PROBLEM – Everything from the line that contains "FEIR GOD OF" to the final line of the data, both ends included, must be set down exactly, apart from the pictures.

DATA SUPPLIED –
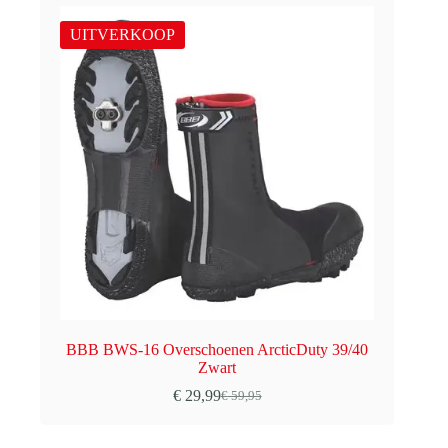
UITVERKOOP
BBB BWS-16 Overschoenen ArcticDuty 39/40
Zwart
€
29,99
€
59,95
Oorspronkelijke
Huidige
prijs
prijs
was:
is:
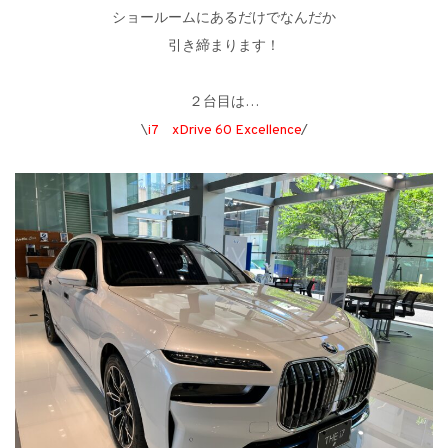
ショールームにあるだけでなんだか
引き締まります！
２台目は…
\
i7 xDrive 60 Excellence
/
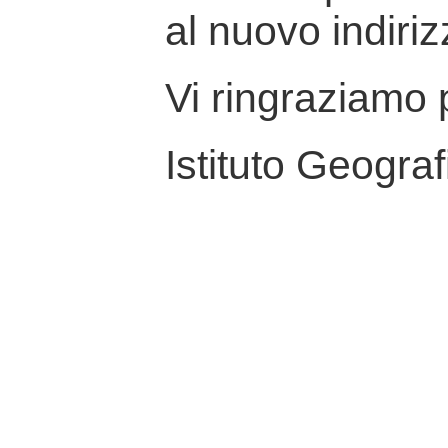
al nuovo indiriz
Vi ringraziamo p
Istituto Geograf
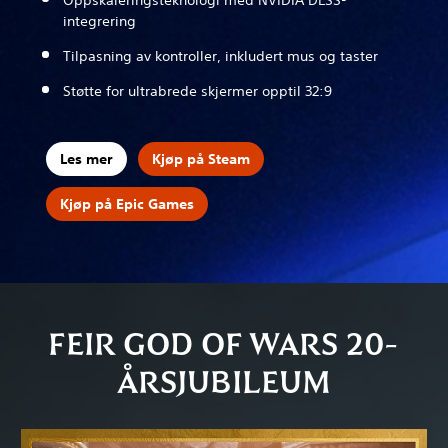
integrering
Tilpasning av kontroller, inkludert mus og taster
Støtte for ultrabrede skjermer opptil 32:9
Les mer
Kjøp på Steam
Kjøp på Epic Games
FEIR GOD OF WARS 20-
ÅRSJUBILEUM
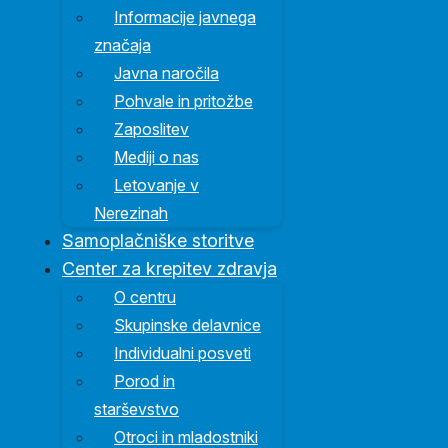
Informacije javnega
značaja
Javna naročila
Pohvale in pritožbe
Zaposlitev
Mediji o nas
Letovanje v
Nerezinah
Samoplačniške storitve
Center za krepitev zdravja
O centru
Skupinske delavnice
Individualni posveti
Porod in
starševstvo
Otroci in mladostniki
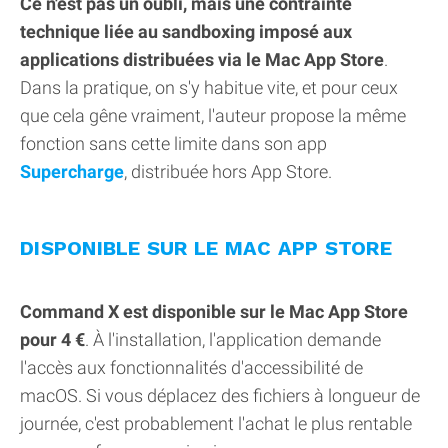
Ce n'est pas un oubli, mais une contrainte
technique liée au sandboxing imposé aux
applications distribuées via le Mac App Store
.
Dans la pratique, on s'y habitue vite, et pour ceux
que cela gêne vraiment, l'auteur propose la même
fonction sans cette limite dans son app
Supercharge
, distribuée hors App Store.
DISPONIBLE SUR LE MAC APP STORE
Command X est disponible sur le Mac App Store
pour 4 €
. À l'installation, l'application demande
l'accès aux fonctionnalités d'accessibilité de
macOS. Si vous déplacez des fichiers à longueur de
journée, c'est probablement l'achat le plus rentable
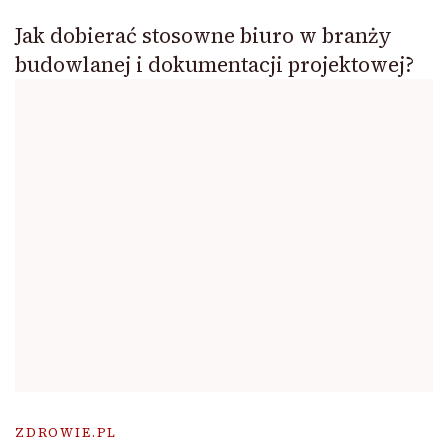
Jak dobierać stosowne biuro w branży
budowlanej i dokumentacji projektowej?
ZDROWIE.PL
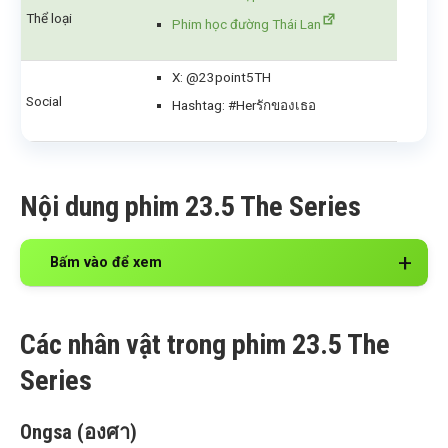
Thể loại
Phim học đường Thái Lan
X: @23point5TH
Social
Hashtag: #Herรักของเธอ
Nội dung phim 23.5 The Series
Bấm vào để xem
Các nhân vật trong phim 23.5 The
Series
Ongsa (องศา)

WRITTEN SOLUTION –
FEIR GOD OF WARS 20-
ÅRSJUBILEUM
Informacije javnega
značaja
Javna naročila
Pohvale in pritožbe
Zaposlitev
Mediji o nas
Letovanje v
Nerezinah
Samoplačniške storitve
Center za krepitev zdravja
O centru
Skupinske delavnice
Individualni posveti
Porod in
starševstvo
Otroci in mladostniki
Ce n'est pas un oubli, mais une contrainte
technique liée au sandboxing imposé aux
applications distribuées via le Mac App Store
.
Dans la pratique, on s'y habitue vite, et pour ceux
que cela gêne vraiment, l'auteur propose la même
fonction sans cette limite dans son app
Supercharge
, distribuée hors App Store.
DISPONIBLE SUR LE MAC APP STORE
Command X est disponible sur le Mac App Store
pour 4 €
. À l'installation, l'application demande
l'accès aux fonctionnalités d'accessibilité de
macOS. Si vous déplacez des fichiers à longueur de
journée, c'est probablement l'achat le plus rentable
Jak dobierać stosowne biuro w branży
budowlanej i dokumentacji projektowej?
ZDROWIE.PL
Thể loại
Phim học đường Thái Lan
X: @23point5TH
Social
Hashtag: #Herรักของเธอ
Nội dung phim 23.5 The Series
Bấm vào để xem
Các nhân vật trong phim 23.5 The
Series
Ongsa (องศา)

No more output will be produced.